Needed some fresh air today so took the kids for a drive and we ended up at Hungerford Common and had a game of frisbie. The car was still quite clean from it's wipe down on Friday so i took some pics too




























The house by the river, would be nice to fish from your living room...










My lad took some close ups
































































I love the trees on the common. I guess it is where the cows eat them?



















Then we took a ride and then a walk up to Coombe Gibbet.























































Amazing views all way round, although rather windy today despite the clear blue sky.





































And then back to the common, although the car had a good layer of chalk and dust by now!


----------



## Dan J (Jun 18, 2008)

nice shots

car looks good too :thumb:


----------



## buckas (Jun 13, 2008)

Nice shots Lloydy, is that Zipster i see swinging from the rear view mirror?

drew


----------



## bigmc (Mar 22, 2010)

Nice car really like the ATR and nice locations too, the orange peel on the lower panels is quite bad though isn't it?


----------



## Maxtor (Feb 23, 2007)

Nice photos. :thumb:

Is that an exhaust back box up the pole?


Maxtor.


----------



## Shiny (Apr 23, 2007)

buckas said:


> Nice shots Lloydy, is that Zipster i see swinging from the rear view mirror?
> 
> drew


Lol, the very same.

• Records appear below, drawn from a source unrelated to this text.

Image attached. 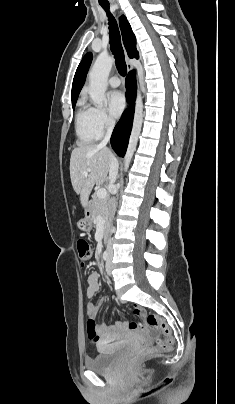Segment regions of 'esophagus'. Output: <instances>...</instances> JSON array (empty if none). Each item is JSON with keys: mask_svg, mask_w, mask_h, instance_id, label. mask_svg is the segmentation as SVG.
I'll use <instances>...</instances> for the list:
<instances>
[{"mask_svg": "<svg viewBox=\"0 0 235 404\" xmlns=\"http://www.w3.org/2000/svg\"><path fill=\"white\" fill-rule=\"evenodd\" d=\"M128 60H129V58H128L127 54H126L127 69H128V72H131L132 71V65L128 63Z\"/></svg>", "mask_w": 235, "mask_h": 404, "instance_id": "esophagus-1", "label": "esophagus"}]
</instances>
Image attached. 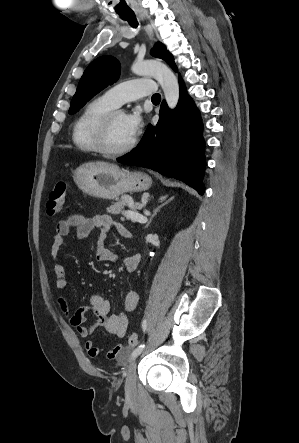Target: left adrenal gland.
I'll return each mask as SVG.
<instances>
[{
    "label": "left adrenal gland",
    "mask_w": 299,
    "mask_h": 443,
    "mask_svg": "<svg viewBox=\"0 0 299 443\" xmlns=\"http://www.w3.org/2000/svg\"><path fill=\"white\" fill-rule=\"evenodd\" d=\"M166 198H167V196H165V197H161V198L159 199V201H160L161 203H162V202H163V203H162L160 206H158V207L154 210L152 216L150 217L149 222H148L147 225H146L147 228H148V226L151 224L153 218H154V217L157 215V213L160 211V209L163 208L165 205H167V204L172 200V198H170L169 200L165 201ZM164 201H165V202H164Z\"/></svg>",
    "instance_id": "1"
}]
</instances>
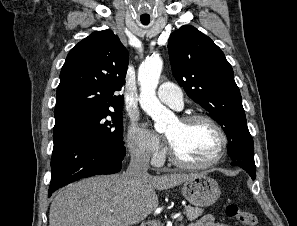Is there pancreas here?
I'll return each mask as SVG.
<instances>
[{
	"label": "pancreas",
	"instance_id": "cf45deb5",
	"mask_svg": "<svg viewBox=\"0 0 297 226\" xmlns=\"http://www.w3.org/2000/svg\"><path fill=\"white\" fill-rule=\"evenodd\" d=\"M203 213V210L198 207H192L190 205L185 207V214L188 221H194L200 217ZM151 226H163L160 222L153 221L150 223Z\"/></svg>",
	"mask_w": 297,
	"mask_h": 226
}]
</instances>
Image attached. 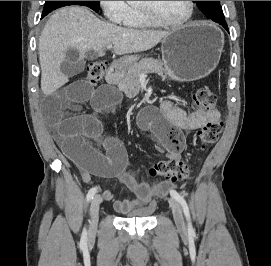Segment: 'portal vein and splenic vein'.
Instances as JSON below:
<instances>
[{"instance_id": "18ae733b", "label": "portal vein and splenic vein", "mask_w": 271, "mask_h": 266, "mask_svg": "<svg viewBox=\"0 0 271 266\" xmlns=\"http://www.w3.org/2000/svg\"><path fill=\"white\" fill-rule=\"evenodd\" d=\"M106 47H107V49H111L113 46L111 44H109Z\"/></svg>"}]
</instances>
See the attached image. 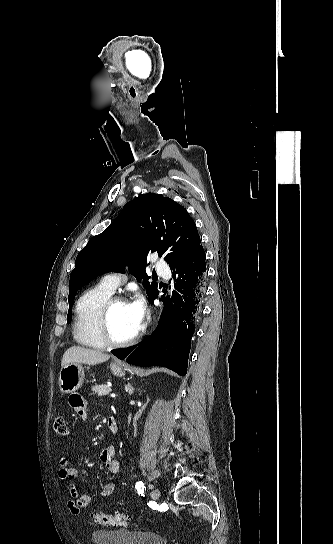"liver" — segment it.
Here are the masks:
<instances>
[{
	"instance_id": "obj_1",
	"label": "liver",
	"mask_w": 333,
	"mask_h": 544,
	"mask_svg": "<svg viewBox=\"0 0 333 544\" xmlns=\"http://www.w3.org/2000/svg\"><path fill=\"white\" fill-rule=\"evenodd\" d=\"M110 355L100 351L88 349L80 346H72L66 350L63 355L61 366L69 363H83L88 365H96L107 361Z\"/></svg>"
}]
</instances>
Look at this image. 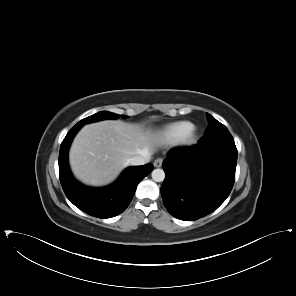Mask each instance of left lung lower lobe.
<instances>
[{
    "mask_svg": "<svg viewBox=\"0 0 296 296\" xmlns=\"http://www.w3.org/2000/svg\"><path fill=\"white\" fill-rule=\"evenodd\" d=\"M237 155L236 146L208 148L202 139L171 149L162 164L161 195L168 212L191 221L216 210L233 187Z\"/></svg>",
    "mask_w": 296,
    "mask_h": 296,
    "instance_id": "1",
    "label": "left lung lower lobe"
}]
</instances>
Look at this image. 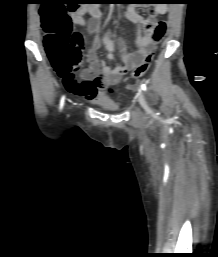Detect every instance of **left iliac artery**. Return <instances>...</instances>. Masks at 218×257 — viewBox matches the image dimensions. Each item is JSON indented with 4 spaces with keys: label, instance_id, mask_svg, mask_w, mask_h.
Instances as JSON below:
<instances>
[{
    "label": "left iliac artery",
    "instance_id": "obj_1",
    "mask_svg": "<svg viewBox=\"0 0 218 257\" xmlns=\"http://www.w3.org/2000/svg\"><path fill=\"white\" fill-rule=\"evenodd\" d=\"M141 89L146 91L147 90L146 84H141Z\"/></svg>",
    "mask_w": 218,
    "mask_h": 257
}]
</instances>
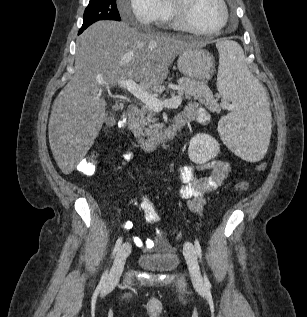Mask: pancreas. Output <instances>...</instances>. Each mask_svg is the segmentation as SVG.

Here he is from the "good ol' days"..





















bigmc said:


> Nice car really like the ATR and nice locations too, the orange peel on the lower panels is quite bad though isn't it?


To be honest it doesn't actually look too bad in the flesh, but does show up in the pics. I reckon there may have even been a respray for some minor damage to the rear at some time in it's previous life as there are feint blending lines on the edge of the roof above the windows. The underside and everything else is all original and the panel gaps are perfect, so it couldn't have been anything major.

I've machined the roof, bonnet and boot and have the sides to do. They may improve a bit with some polishing, but i'll wait and see.



Maxtor said:


> Nice photos. :thumb:
> 
> Is that an exhaust back box up the pole?
> 
> Maxtor.


I told the kids in a most educational manner that it was a light beacon to warn low flying aircraft, until they corrected me and pointed out it is actually a plastic water bottle someone had somehow thrown up there :lol:


----------



## buckas (Jun 13, 2008)

shiny said:


> lol, the very same. Here he is from the "good ol' days"..


 :thumb: :thumb:


----------



## wedgie (Apr 5, 2008)

Pics aint working Lloyd 

Is the bomb still lying about down at greenham ???


----------



## Shiny (Apr 23, 2007)

Used up my free photobucket - pics can be seen here Kev - http://s1021.photobucket.com/albums/af334/Shiny69uk/Gibbet/

Didn't know there was a bomb lying around at Greenham! Last time i went past there were a load of hippy lesbians outside... that was a few years back now though.


----------



## wedgie (Apr 5, 2008)

Im off mon> thurs next week if you fancy a meet up for a wee photo shoot?


----------



## Shiny (Apr 23, 2007)

Might be difficult Kev, work an all that 

Alright for you part timers though


----------



## wedgie (Apr 5, 2008)

Shiny said:


> Alright for you part timers though


I will actually be unemployed from this friday till next :thumb::thumb:


----------